The posterior interosseous nerve provides sensory fibers to the dorsal aspect of the wrist capsule, arising in a separate fascicle sheath from the deep radial aspect in the fourth extensor compartment. The nerve does not provide cutaneous branches.

What nerve runs with posterior interosseous artery?

The posterior interosseous artery itself descends on the posterior surface of the interosseous membrane alongside the posterior interosseous nerve (from the radial nerve) between the supinator (superficially) and abductor pollicis longus (deeply) muscles, supplying both.

Where does the posterior Interosseus artery come from?

The posterior interosseous artery stems from the common interosseous artery just distal to the elbow. The initial part of the artery travels posteriorly and deeply, passing between the oblique cord and proximal border of the interosseous membrane of forearm.

What are the 3 key arteries running through the arm?

The radial artery is one branch of the brachial artery, a major blood vessel in the upper arm. At the elbow joint, the brachial artery branches into the radial artery and the ulnar artery. The radial and ulnar arteries run parallel to each other down the forearm into the hand.

What artery supplies the brain?

The brain receives blood from two sources: the internal carotid arteries, which arise at the point in the neck where the common carotid arteries bifurcate, and the vertebral arteries (Figure 1.20). The internal carotid arteries branch to form two major cerebral arteries, the anterior and middle cerebral arteries.

Is posterior interosseous nerve sensory or motor?

The posterior interosseous nerve (PIN) is purely motor except for sensory fibers from the muscles it innervates and joint structures. The nerve can be traumatized in proximal fractures of the radius and ulna, but the more common etiology is compression of the nerve as it passes through the supinator muscle.

What is the treatment for radial tunnel syndrome?

Common non-surgical methods include immobilization of the wrist with splinting or casting, anti-inflammatory medication, ultrasound massage, and physical therapy (1). Radial nerve block using a local anesthetic injection through the radial tunnel in may provide a partial or complete resolution of the symptoms.

What is the posterior interosseous artery?

It is a branch of the common interosseous artery, which is a branch of the ulnar artery . The posterior interosseous artery passes backward between the oblique cord and the upper border of the interosseous membrane.

What is posterior interosseous nerve syndrome?

Posterior interosseous nerve syndrome is a compressive neuropathy of the posterior interosseous nerve which innervates the extensor compartment of the forearm. It usually has an insidious onset, often presenting with weakness in finger and thumb extension.

How does the radial nerve become the posterior interosseous?
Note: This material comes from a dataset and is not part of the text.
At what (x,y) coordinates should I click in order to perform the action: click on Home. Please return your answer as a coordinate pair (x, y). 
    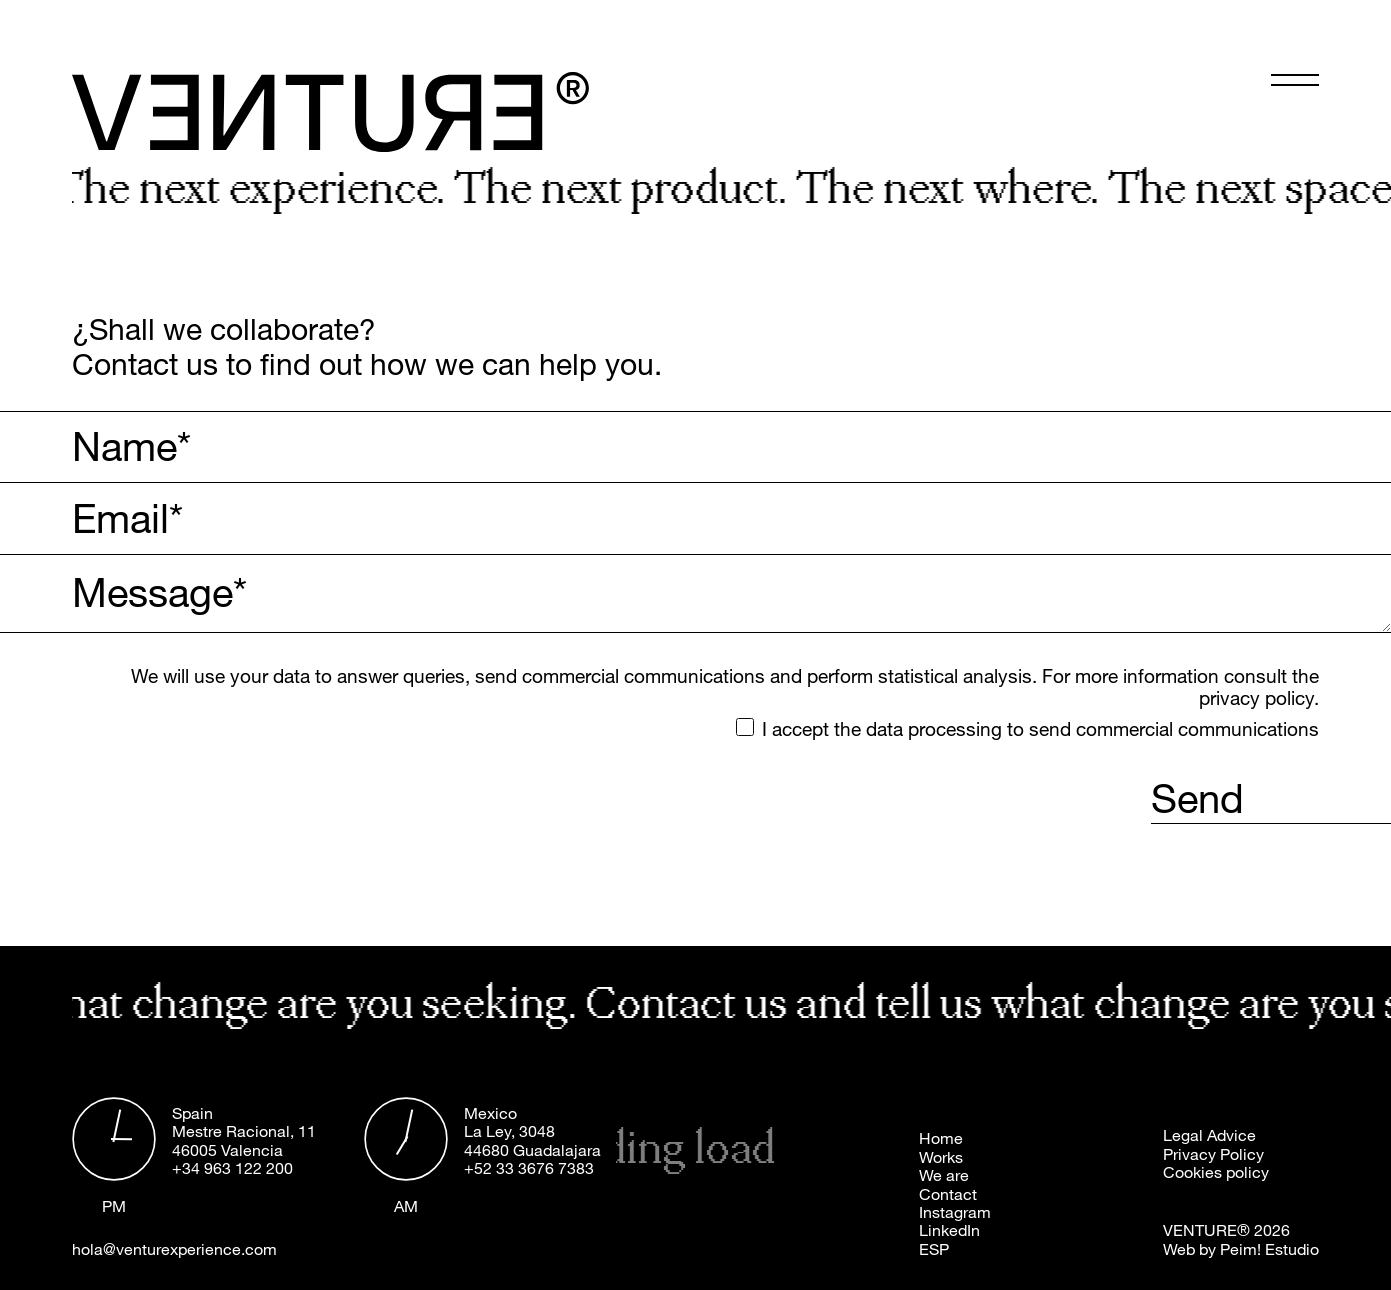     Looking at the image, I should click on (941, 1138).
  Normally the deep branch of the radial nerve dives into the posterior forearm through the heads of the supinator to emerge as the posterior interosseous nerve.  Anatomical variants include the deep radial nerve passing through the Arcade of Frohse to become the posterior interosseous nerve.

How can interprofessional communication help with posterior interosseous nerve syndrome?

Enhancing Healthcare Team Outcomes Interprofessional communication can help in the treatment and rehab for posterior interosseous nerve syndrome.